Ina Garten's Secret To Superior Eggplant Parm

Food Network queen Ina Garten, aka the Barefoot Contessa, has more than a few tricks up her sleeve. By now, we know we can trust this New York native to share all her delicious secrets as she teaches us how to make any home-cooked meal taste comforting and memorable.

With something as simple and classic as eggplant parmesan, how do you guarantee a superior dish? Garten's got a secret for that too, and it all comes down to how the eggplant is cooked. Rather than breading and frying the eggplant, which even a 200-year-old, Michelin-starred eggplant parmigiana recipes call for, the celeb chef opts for roasting the plump purple beauties.

In her roasted eggplant parmesan recipe, Garten simply roasts the eggplant first, with some olive oil, salt, pepper, and oregano before layering and baking it along with the other classic ingredients like marinara sauce, mozzarella, basil, and parmesan, and finishing it all off with a crispy bread crumb topping.
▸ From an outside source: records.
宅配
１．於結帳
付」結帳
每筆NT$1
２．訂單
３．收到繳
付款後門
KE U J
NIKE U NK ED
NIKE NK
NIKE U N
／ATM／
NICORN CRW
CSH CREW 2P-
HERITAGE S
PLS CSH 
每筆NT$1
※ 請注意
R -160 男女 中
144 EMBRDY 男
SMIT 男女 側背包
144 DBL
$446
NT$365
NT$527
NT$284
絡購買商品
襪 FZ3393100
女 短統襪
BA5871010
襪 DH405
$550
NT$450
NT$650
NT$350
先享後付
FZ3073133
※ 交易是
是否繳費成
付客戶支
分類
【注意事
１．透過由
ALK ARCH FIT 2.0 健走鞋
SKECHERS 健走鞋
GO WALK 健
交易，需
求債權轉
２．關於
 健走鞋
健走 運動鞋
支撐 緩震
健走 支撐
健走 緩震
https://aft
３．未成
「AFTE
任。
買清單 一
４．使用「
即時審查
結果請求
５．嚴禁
Eggplant parm: why roasting is better than frying

In her "Cook Like a Pro" series for Food Network, Ina Garten claims that "once you've roasted eggplant, you'll never go back to frying it again." Why? She says it's way less messy. Roasting eggplant is a simple process that'll keep you and your kitchen clean; frying it, on the other hand, more often than not results in splashes of hot oil, a dirty stove, and quite the greasy aftermath to clean up.
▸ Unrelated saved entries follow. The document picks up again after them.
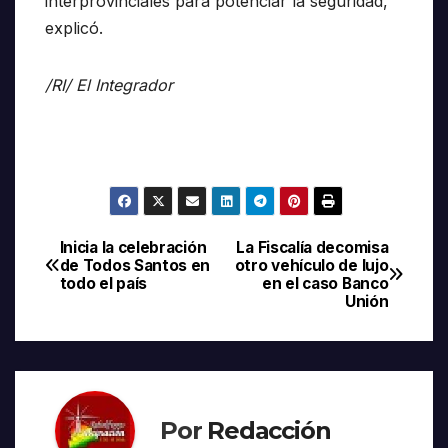
interprovinciales para potenciar la seguridad,
explicó.
/RI/ El Integrador
Inicia la celebración
La Fiscalía decomisa
Navegación
de Todos Santos en
otro vehículo de lujo
todo el país
en el caso Banco
de
Unión
entradas
Por
Redacción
Roasting also requires less work and fewer ingredients. A light brushing of olive oil is all that's needed for roasted eggplant — whereas frying requires much more oil to submerge and brown the vegetables. Since eggplant is filled with air pockets, its soft flesh acts like a sponge that soaks up oil extremely easily, so less is more when it comes to the oil used. If you roast rather than fry, you can better control and limit the amount of oil absorbed, and you won't need to use as much in the overall dish.

Roasting your eggplant will not only keep things clean and tidy, but it's also an easier, more efficient way to cook the main ingredient — and the end result is just as delicious once it's assembled and baked into a cheesy eggplant parm.

More Ina Garten tips to level up your eggplant parm

Roasting your eggplant isn't the only secret hidden within this crowd-pleasing recipe; Garten incorporates a few other tricks along the way that help this particular dish reach superior status. If you're looking to entertain guests or make a batch for yourself at home, keep these tips in mind.

First, you may think the best move is to make the marinara sauce from scratch, but some store-bought substitutes are Ina Garten-approved — and one of those is marinara sauce. She prefers Rao's, but feel free to choose your favorite and save yourself some time. There are also some specific ingredients you can add to the mix to give your eggplant parm another dimension of flavor, like an herbaceous goat cheese. This addition will not only provide a creaminess that will melt well into the dish but also a tangy twist. Garten uses garlic and herb goat cheese for even more flavor. And speaking of cheese: When it comes to parmesan, the chef always freshly grates it. 

When you're preparing the eggplant itself (before it gets roasted), you can salt the slices and leave them for a few minutes to draw out additional moisture (and bitterness!) and further improve the texture. Just be sure you pat it dry before you spice it up and roast it in the oven.